Newswise — Results of a new study suggest that predators of weed seeds by both vertebrates and invertebrates may reduce weed emergence and influence the weed community. The study is published in the latest issue of Weed Science.

Weeds are the primary pest problem in North American agricultural cropping systems. It is estimated that in the United States, the total costs associated with losses, damage, and control of weeds in crops each year reaches $27 billion, according to a past study. The integration of additional weed management methods, such as biological and cultural control, could reduce weed management costs and mitigate crop yield and quality losses due to weeds.

Seed predation—the consumption and destruction of weed seeds by granivorous insects and mammals—is one biological control tactic that may contribute to reducing our reliance on mechanical and chemical weed control tactics.

The objective of the study was to determine the feeding preferences of common invertebrate seed predators in feeding-choice studies, determine whether these insects would feed on buried weed seeds, and assess whether weed seed predation could alter weed community composition.

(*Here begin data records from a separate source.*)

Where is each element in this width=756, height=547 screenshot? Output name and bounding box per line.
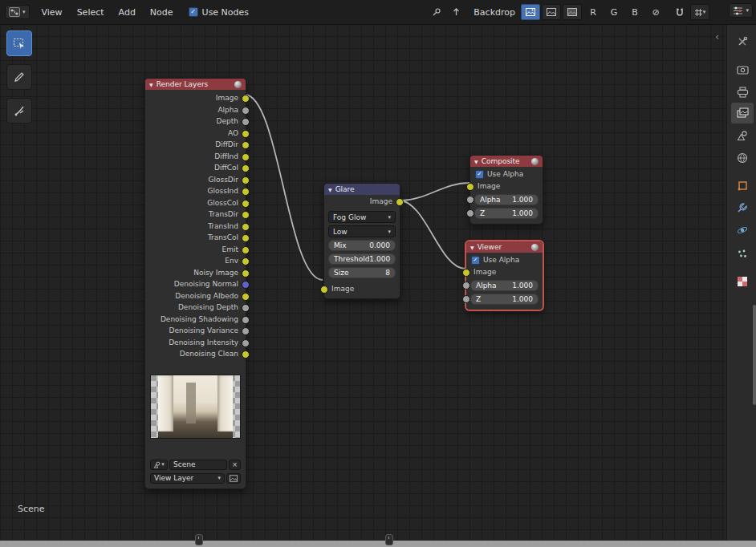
input-socket[interactable] [320, 286, 328, 294]
backdrop-channel-alpha-button[interactable] [563, 4, 582, 20]
channel-b-button[interactable]: B [625, 5, 644, 19]
use-nodes-checkbox[interactable]: ✓ Use Nodes [189, 7, 250, 18]
input-socket[interactable] [466, 183, 474, 191]
node-header[interactable]: ▼ Composite [470, 156, 543, 167]
tab-output[interactable] [731, 82, 754, 103]
backdrop-channel-color-button[interactable] [521, 4, 540, 20]
mix-number-field[interactable]: Mix 0.000 [328, 240, 396, 251]
snapping-mode-dropdown[interactable]: ▾ [690, 4, 709, 20]
tab-object[interactable] [731, 175, 754, 196]
output-row: Denoising Variance [145, 325, 246, 337]
output-socket[interactable] [242, 223, 250, 231]
menu-add[interactable]: Add [112, 5, 143, 20]
output-socket[interactable] [242, 130, 250, 138]
pin-button[interactable] [428, 5, 445, 19]
tool-select-box[interactable] [6, 30, 32, 56]
node-viewer[interactable]: ▼ Viewer ✓ Use Alpha Image Alpha 1.000 Z… [465, 241, 543, 310]
backdrop-channel-color-alpha-button[interactable] [542, 4, 561, 20]
input-socket[interactable] [462, 269, 470, 277]
output-socket[interactable] [242, 316, 250, 324]
use-alpha-row[interactable]: ✓ Use Alpha [466, 254, 543, 265]
collapse-caret-icon[interactable]: ▼ [328, 187, 332, 192]
output-socket[interactable] [242, 246, 250, 254]
node-title: Viewer [478, 243, 502, 251]
output-socket[interactable] [242, 164, 250, 172]
output-socket[interactable] [242, 107, 250, 115]
sidebar-scrollbar[interactable] [753, 305, 756, 405]
node-composite[interactable]: ▼ Composite ✓ Use Alpha Image Alpha 1.00… [469, 155, 543, 225]
output-socket[interactable] [242, 200, 250, 208]
tab-modifiers[interactable] [731, 197, 754, 218]
threshold-number-field[interactable]: Threshold 1.000 [328, 253, 396, 265]
output-socket[interactable] [242, 118, 250, 126]
tool-annotate[interactable] [6, 64, 32, 90]
output-socket[interactable] [242, 188, 250, 196]
size-number-field[interactable]: Size 8 [328, 267, 396, 278]
scene-browse-button[interactable]: ▾ [150, 460, 168, 470]
tab-tool[interactable] [731, 30, 754, 51]
output-socket[interactable] [242, 327, 250, 335]
wrench-icon [737, 202, 748, 213]
collapse-caret-icon[interactable]: ▼ [149, 82, 153, 87]
tool-links-cut[interactable] [6, 98, 32, 124]
view-layer-dropdown[interactable]: View Layer ▾ [150, 473, 225, 484]
scene-name-overlay: Scene [18, 504, 45, 514]
tab-render[interactable] [731, 59, 754, 80]
node-header[interactable]: ▼ Render Layers [145, 79, 246, 90]
output-socket[interactable] [396, 198, 404, 206]
z-number-field[interactable]: Z 1.000 [474, 208, 539, 219]
glare-quality-dropdown[interactable]: Low ▾ [328, 225, 396, 237]
tab-world[interactable] [731, 148, 754, 168]
input-socket[interactable] [462, 295, 470, 303]
alpha-number-field[interactable]: Alpha 1.000 [470, 280, 539, 291]
menu-view[interactable]: View [35, 5, 70, 20]
render-layer-button[interactable] [226, 473, 241, 484]
channel-g-button[interactable]: G [604, 5, 624, 19]
scene-unlink-button[interactable]: × [229, 460, 241, 470]
collapse-caret-icon[interactable]: ▼ [470, 245, 474, 250]
use-alpha-row[interactable]: ✓ Use Alpha [470, 168, 543, 180]
collapse-caret-icon[interactable]: ▼ [474, 159, 478, 164]
tab-scene[interactable] [731, 125, 754, 146]
output-socket[interactable] [242, 176, 250, 184]
channel-r-button[interactable]: R [583, 5, 603, 19]
menu-select[interactable]: Select [70, 5, 112, 20]
node-glare[interactable]: ▼ Glare Image Fog Glow ▾ Low ▾ [323, 183, 400, 299]
tab-physics[interactable] [731, 220, 754, 241]
tab-view-layer[interactable] [731, 103, 754, 124]
output-socket[interactable] [242, 95, 250, 103]
output-socket[interactable] [242, 153, 250, 161]
node-render-layers[interactable]: ▼ Render Layers Image Alpha Depth AO Dif… [144, 78, 246, 489]
input-socket[interactable] [466, 196, 474, 204]
output-socket[interactable] [242, 339, 250, 347]
socket-label: DiffInd [214, 152, 238, 160]
region-collapse-arrow[interactable]: ‹ [715, 30, 719, 43]
output-socket[interactable] [242, 269, 250, 278]
output-socket[interactable] [242, 141, 250, 149]
glare-type-dropdown[interactable]: Fog Glow ▾ [328, 211, 396, 223]
channel-alpha-button[interactable]: ⊘ [646, 5, 665, 19]
output-socket[interactable] [242, 293, 250, 301]
snapping-toggle-button[interactable] [671, 5, 689, 19]
output-socket[interactable] [242, 304, 250, 312]
node-header[interactable]: ▼ Glare [324, 184, 400, 195]
auto-render-button[interactable] [447, 5, 465, 19]
node-title: Render Layers [156, 80, 209, 88]
alpha-number-field[interactable]: Alpha 1.000 [474, 194, 539, 205]
tab-particles[interactable] [731, 244, 754, 265]
properties-editor-type-button[interactable]: ▾ [729, 3, 753, 18]
output-socket[interactable] [242, 234, 250, 242]
output-socket[interactable] [242, 350, 250, 359]
input-socket[interactable] [466, 209, 474, 217]
output-socket[interactable] [242, 281, 250, 289]
input-socket[interactable] [462, 282, 470, 290]
output-socket[interactable] [242, 211, 250, 219]
editor-type-button[interactable]: ▾ [5, 5, 30, 19]
z-number-field[interactable]: Z 1.000 [470, 294, 539, 305]
menu-node[interactable]: Node [143, 5, 181, 20]
bottom-scrollbar-strip[interactable] [0, 541, 756, 547]
scene-name-field[interactable]: Scene [169, 460, 227, 470]
node-header[interactable]: ▼ Viewer [466, 241, 543, 253]
output-socket[interactable] [242, 257, 250, 265]
tab-texture[interactable] [731, 271, 754, 292]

Overall the researchers' laboratory, greenhouse, and field studies indicated that invertebrates consumed seed of all three weed species from the soil surface and some seed from shallow burial depths. Consumption of weed seeds by three carabid beetle genera, field crickets, and the white-footed mouse had some influence on the composition of the weed community at the field sites.

To read the entire study, click here:

Weed Science is the official publication of the Weed Science Society of America presenting original research and scholarship, in peer-reviewed articles related to all aspects of weed science, including invasive plant species. For more information regarding the Weed Science Society of America please visit

Register for reporter access to contact details

Weed Science (Vol. 55(6), 2007)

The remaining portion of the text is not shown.